Excerpted data Start Marker
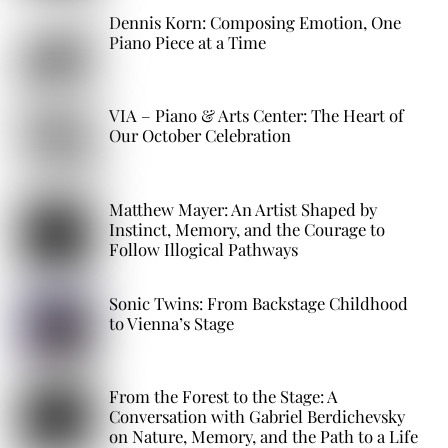
Dennis Korn: Composing Emotion, One
Piano Piece at a Time
VIA – Piano & Arts Center: The Heart of
Our October Celebration
Matthew Mayer: An Artist Shaped by
Instinct, Memory, and the Courage to
Follow Illogical Pathways
Sonic Twins: From Backstage Childhood
to Vienna’s Stage
From the Forest to the Stage: A
Conversation with Gabriel Berdichevsky
on Nature, Memory, and the Path to a Life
Excerpted data End Marker
* Exercise requirements *
Among the records above, which lines hold the word "From"? Copy each one.

* Exercise solution *
Sonic Twins: From Backstage Childhood
From the Forest to the Stage: A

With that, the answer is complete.